Fecha de publicación: 28 de septiembre de 2014

El centenario de la primera guerra mundial ha sido celebrado con muchísimas iniciativas de carácter cultural, tanto en el mundo católico como fuera. Además de la debilidad de tantas interpretaciones, de tantas relecturas (…) aquello que me ha sobrecogido dolorosamente es la ausencia de cualquier referencia al gran Papa Benedicto XV, que ha tratado gran parte de su breve pero intensísimo pontificado a afrontar el problema de la guerra, tanto desde el punto de vista intelectual y cultural como sobre todo desde el punto de vista de las consecuencias éticas y sociales.

Benedicto XV escribió de su puño el 31 de agosto de 1917 una nota a todos los jefes de los países beligerantes, solicitándoles de manera autorizada la cesión de aquella inútil masacre. Las cancillerías de todo el mundo, sobre todo aquellas europeas y norteamericanas, rechazaron la intervención del Papa reduciéndolo a un objeto de desprecio y, sin embargo, de burla, con una sola excepción: la del emperador de Austria y Hungría, el beato Carlos de Habsburgo. La lectura que el Papa ha hecho del episodio de la primera guerra mundial es de singular profundidad desde el punto de vista intelectual y de carácter ético, en la línea que fue León XIII y que será luego desarrollada adecuadamente por el gran magisterio de Pío XI y de Pío XII: leyó la primera guerra mundial como el inicio del fin de la llamada edad moderna e identificó con claridad las razones de la guerra. Si tiene consecuencias de carácter ético, social, nacional e internacional y mundial, tiene un corazón más profundo, que es la posición cultural, una antropología subyacente a la modernidad. Se trata de una antropología por la que el poder es todo, la búsqueda del poder debe ser implementado a cualquier precio, por lo que quien tiene el poder o quien se prepara a sustituir a los titulares del poder está autorizado para todo, aunque sea sacrificar a quince millones de hombres, como sucedió en la primera guerra mundial.

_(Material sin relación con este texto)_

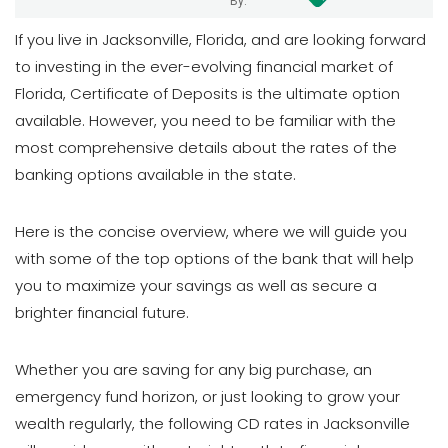
By:
If you live in Jacksonville, Florida, and are looking forward
to investing in the ever-evolving financial market of
Florida, Certificate of Deposits is the ultimate option
available. However, you need to be familiar with the
most comprehensive details about the rates of the
banking options available in the state.
Here is the concise overview, where we will guide you
with some of the top options of the bank that will help
you to maximize your savings as well as secure a
brighter financial future.
Whether you are saving for any big purchase, an
emergency fund horizon, or just looking to grow your
wealth regularly, the following CD rates in Jacksonville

Esta intervención era lúcida y profética, cuando se compara con el rendimiento de los magisterios posteriores, y debe ser colocado en el contexto de las iniciativas de carácter caritativo y social que el Papa realizó a lo largo del periodo de la guerra hasta su final: una serie de iniciativas extraordinarias para calmar los dolores y para reunir a los presos con las propias familias (sólo en Italia se calcula que las iniciativas de la Santa Sede dieron como fruto el retorno a casa de más de un millón de prisioneros y de heridos). La intervención fuerte en el plano cultural, luego documentada de esta extraordinaria e implacable capacidad de caridad, fue el contrapunto de una indicación de sugerencias políticas reales en los distintos escenarios de la guerra. El Papa interviene para sugerir una, después de las otras soluciones que se pusieron en marcha en los diferentes campos en los que lucharon la guerra. Por no mencionar del hecho que el Santo Padre Benedicto XV, tan ignorado (“un Papa desconocido”, han dicho algunos historiadores en recientes biografías dedicadas a Giacomo de la Iglesia), por primera vez en su discurso Maximum illud aclaró que los misioneros de Occidente debían ir a los países de misión liberados de su cultura de origen, tratando de empatizar con las culturas que encontraban; hoy se diría inculturar la fe. Una personalidad gigantesca, en la brevedad de su pontificado. La Iglesia ha mostrado aquella extraordinaria capacidad de juicio y de caridad que es el orgullo del catolicismo a lo largo de toda su historia.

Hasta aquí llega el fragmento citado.